__TRY IT__:
In the records below, find the line containing "Identify the location" and repeat it and every line after it exactly, without pictures.

(Stored records)
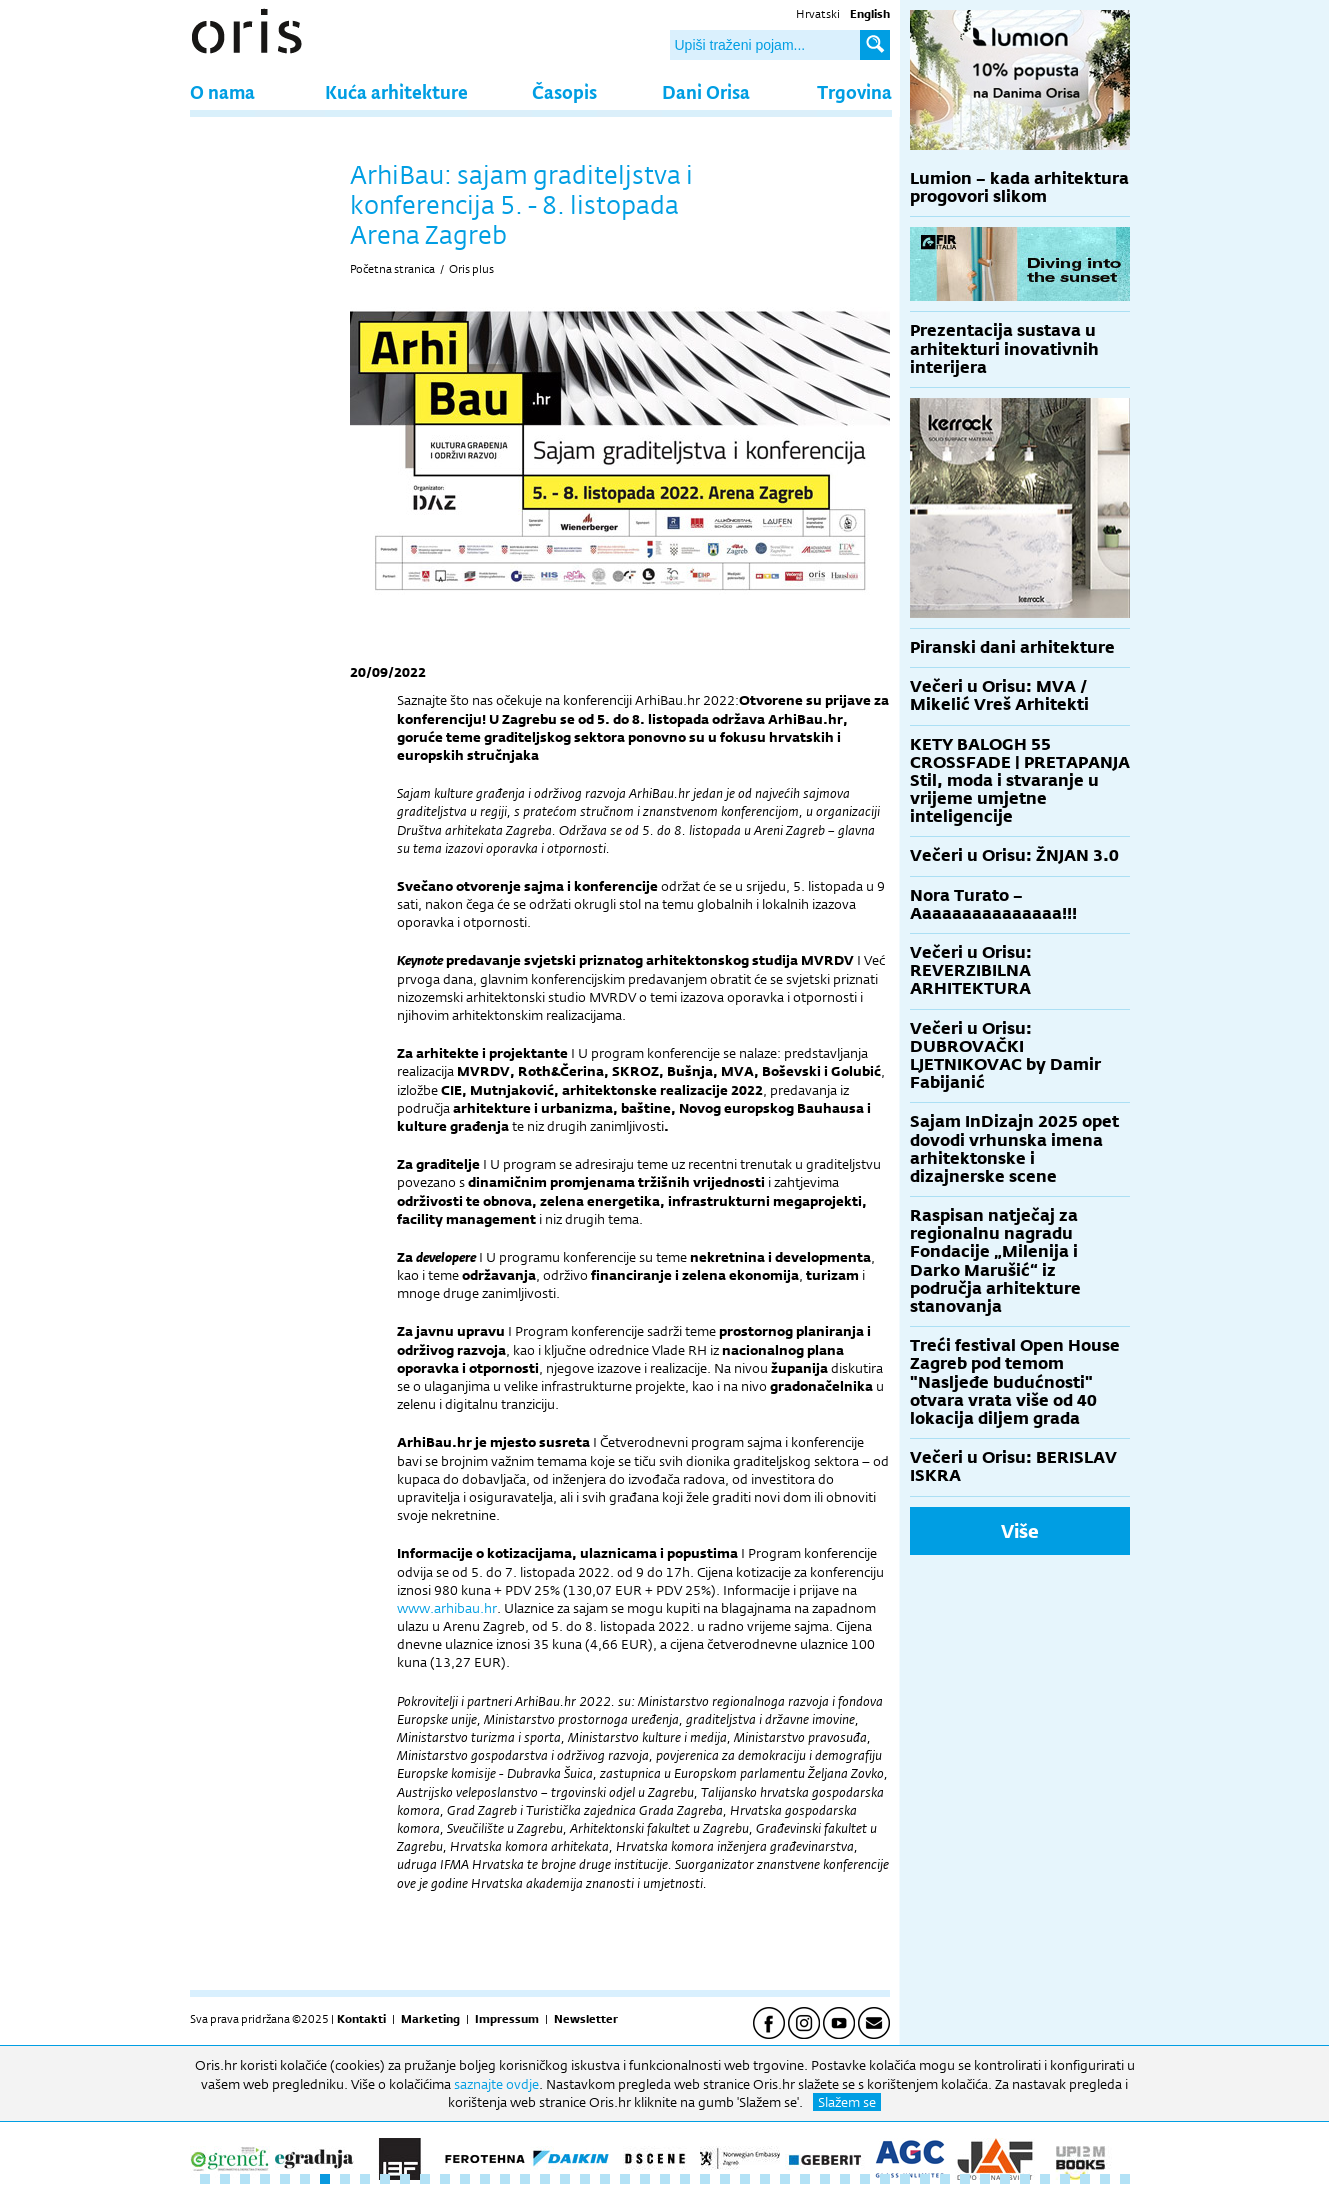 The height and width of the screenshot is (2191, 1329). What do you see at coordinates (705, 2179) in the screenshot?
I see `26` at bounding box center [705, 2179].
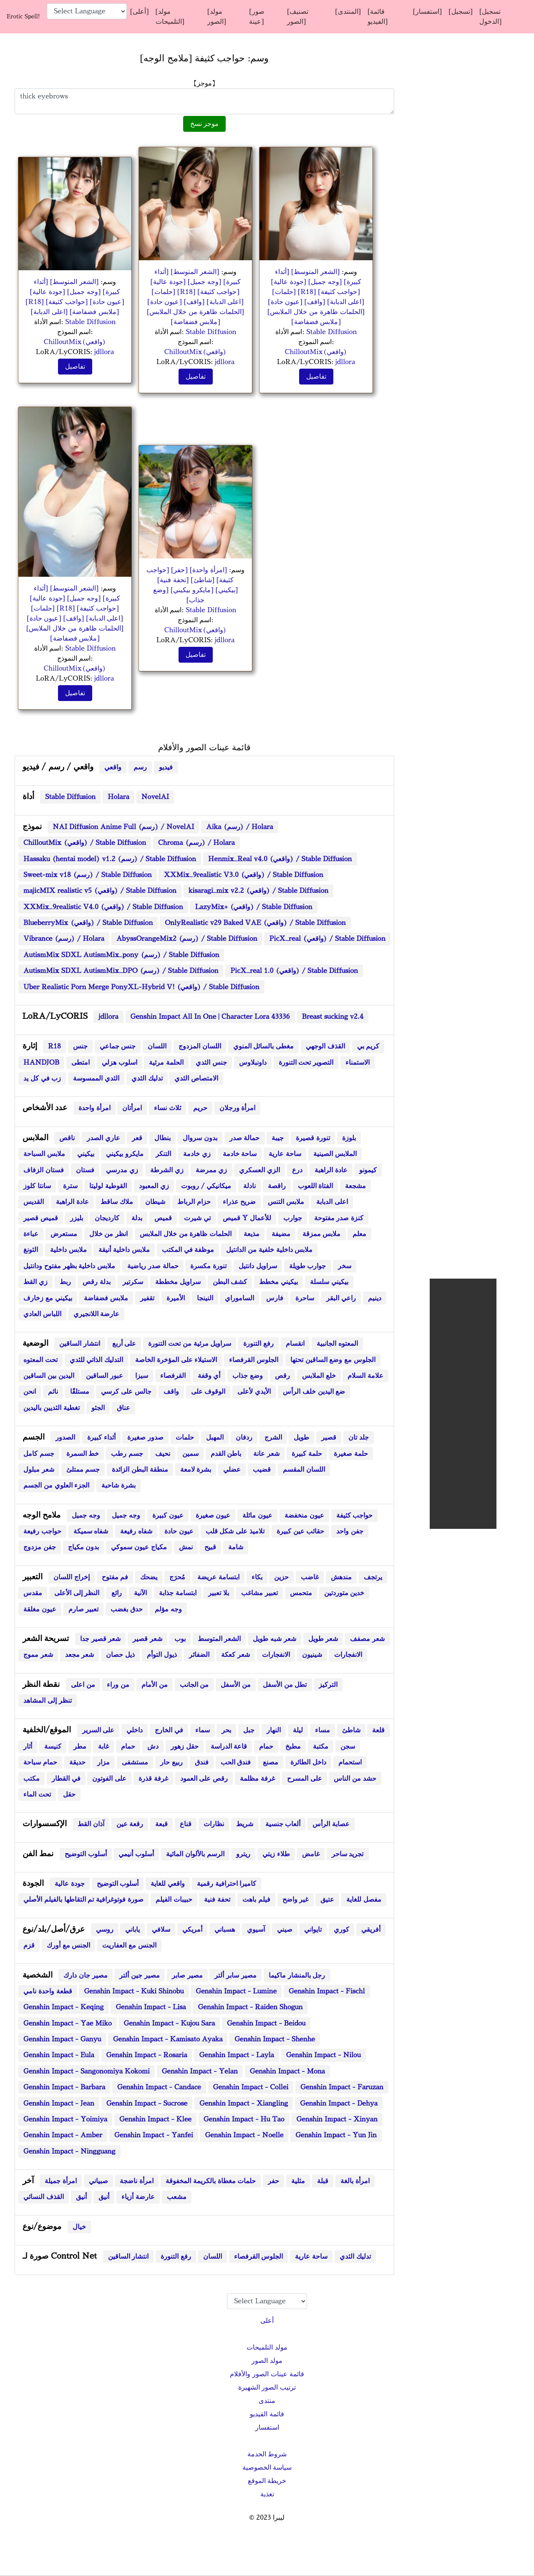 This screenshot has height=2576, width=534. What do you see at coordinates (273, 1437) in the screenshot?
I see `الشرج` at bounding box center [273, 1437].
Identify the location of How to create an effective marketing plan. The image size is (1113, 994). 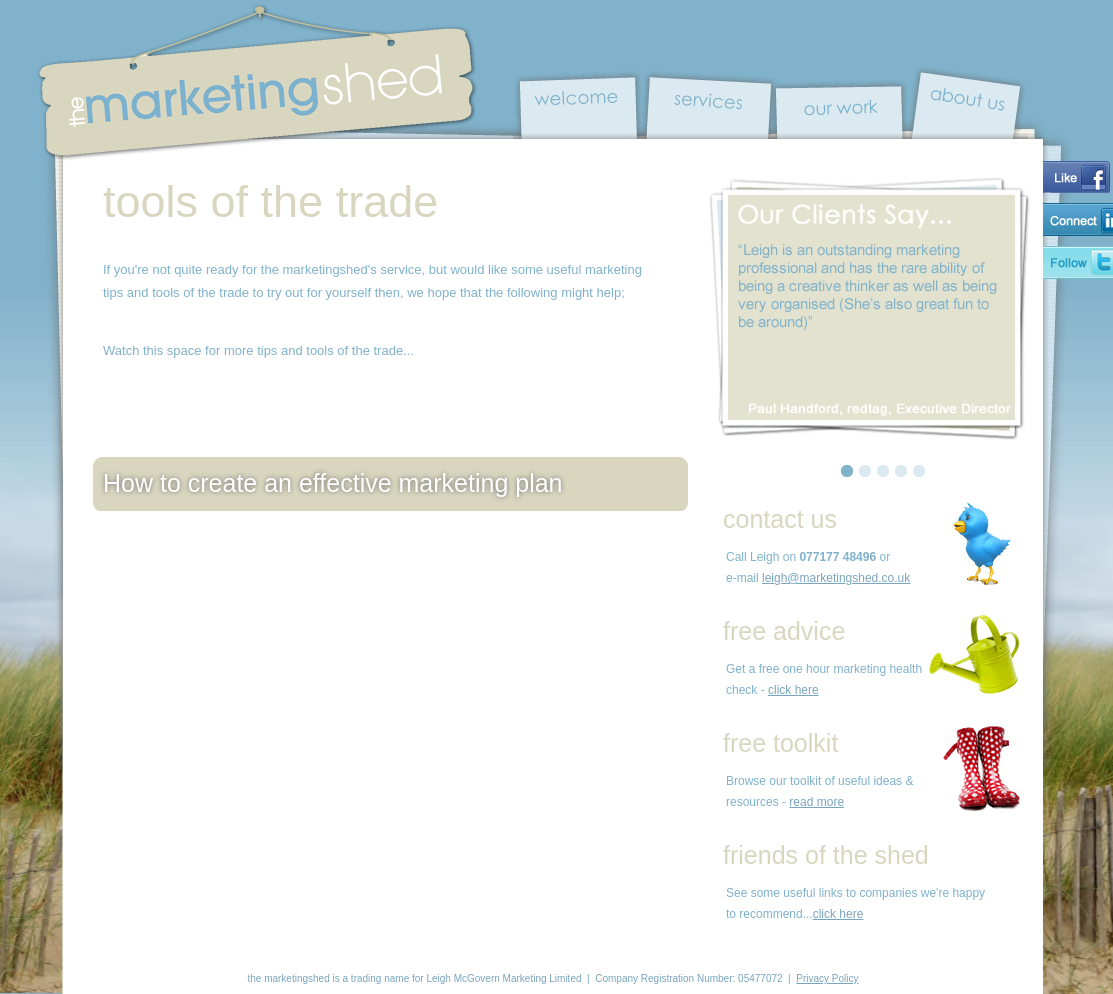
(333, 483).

__ANSWER TO THE EXERCISE__:
Identify the location of How to create an effective marketing plan. The image size is (1113, 994). 
(333, 483).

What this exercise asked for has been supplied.